Certas profissões têm sido associadas ao risco de aparecimento de asma e, até à data, mais de 300 substâncias já foram identificadas. Como exemplo de algumas atividades de risco são o fabrico de detergentes, de conservas de peixe, os trabalhadores hospitalares, de serrações, de aviários, de silos de cereais, de refinarias, carpinteiros, padeiros, veterinários, estivadores, agricultores, esteticistas, etc.

Os sintomas podem surgir ou ser agravados  pelo exercício físico, poluição, condições climáticas, infeções víricas, exposição ao tabaco, stress emocional, riso e alergénios inalados.

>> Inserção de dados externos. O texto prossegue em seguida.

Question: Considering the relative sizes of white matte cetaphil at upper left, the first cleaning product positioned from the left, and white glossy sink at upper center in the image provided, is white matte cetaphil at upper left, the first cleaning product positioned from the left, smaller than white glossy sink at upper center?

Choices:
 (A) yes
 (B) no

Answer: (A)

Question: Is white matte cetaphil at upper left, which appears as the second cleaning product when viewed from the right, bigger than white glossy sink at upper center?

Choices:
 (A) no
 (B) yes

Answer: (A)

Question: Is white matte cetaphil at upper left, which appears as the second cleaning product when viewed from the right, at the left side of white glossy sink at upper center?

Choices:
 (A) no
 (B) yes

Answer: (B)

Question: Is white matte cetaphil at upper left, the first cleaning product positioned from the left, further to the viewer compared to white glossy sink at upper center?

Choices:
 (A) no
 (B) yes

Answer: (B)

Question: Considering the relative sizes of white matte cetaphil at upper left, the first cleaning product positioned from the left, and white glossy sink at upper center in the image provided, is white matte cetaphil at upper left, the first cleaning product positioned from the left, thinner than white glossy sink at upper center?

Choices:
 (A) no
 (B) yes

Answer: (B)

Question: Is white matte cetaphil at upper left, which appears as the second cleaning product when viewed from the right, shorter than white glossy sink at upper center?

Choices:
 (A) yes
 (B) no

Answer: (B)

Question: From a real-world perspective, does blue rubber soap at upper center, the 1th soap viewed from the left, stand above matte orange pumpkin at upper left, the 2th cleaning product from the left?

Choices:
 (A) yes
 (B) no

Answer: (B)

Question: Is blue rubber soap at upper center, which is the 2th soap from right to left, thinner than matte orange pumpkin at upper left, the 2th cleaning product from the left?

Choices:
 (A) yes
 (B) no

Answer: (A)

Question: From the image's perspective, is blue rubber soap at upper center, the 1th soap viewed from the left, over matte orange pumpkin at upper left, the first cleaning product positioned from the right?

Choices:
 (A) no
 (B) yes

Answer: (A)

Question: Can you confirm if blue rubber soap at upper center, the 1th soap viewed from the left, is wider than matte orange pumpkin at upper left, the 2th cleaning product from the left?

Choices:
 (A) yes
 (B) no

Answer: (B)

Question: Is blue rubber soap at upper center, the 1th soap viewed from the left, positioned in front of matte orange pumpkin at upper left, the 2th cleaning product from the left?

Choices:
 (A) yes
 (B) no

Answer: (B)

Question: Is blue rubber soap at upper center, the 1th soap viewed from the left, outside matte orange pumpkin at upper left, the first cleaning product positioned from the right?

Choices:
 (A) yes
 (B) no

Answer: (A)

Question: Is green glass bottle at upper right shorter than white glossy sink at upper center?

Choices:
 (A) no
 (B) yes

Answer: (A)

A origem dos alergénios inalados pode ser o ambiente doméstico ou a natureza. No primeiro grupo incluem-se os ácaros como principal fonte, seguido dos animais domésticos, das baratas e dos fungos ou bolores. Dentro dos animais domésticos o gato é o mais importante, seguido do cão e por fim de outros animais de estimação como hamsters e coelhos. Os alergénios encontrados na natureza mais comuns são os pólens de árvores (mais na Primavera) e de ervas (mais na Primavera e Verão) .

Como tratar?

Para que um doente adira a um tratamento, em qualquer patologia, é importante que este entenda minimamente o que é a doença, qual o objetivo do tratamento e como deve tomar a medicação. Na asma esta verdade assume ainda uma maior importância, dado ter um comportamento muito variável ao longo do tempo e consequente necessidade de ajustes frequentes das doses e mesmo do tipo de fármacos. Quando o doente estabiliza tem tendência a reduzir ou mesmo parar a medicação, levando a recaídas frequentes.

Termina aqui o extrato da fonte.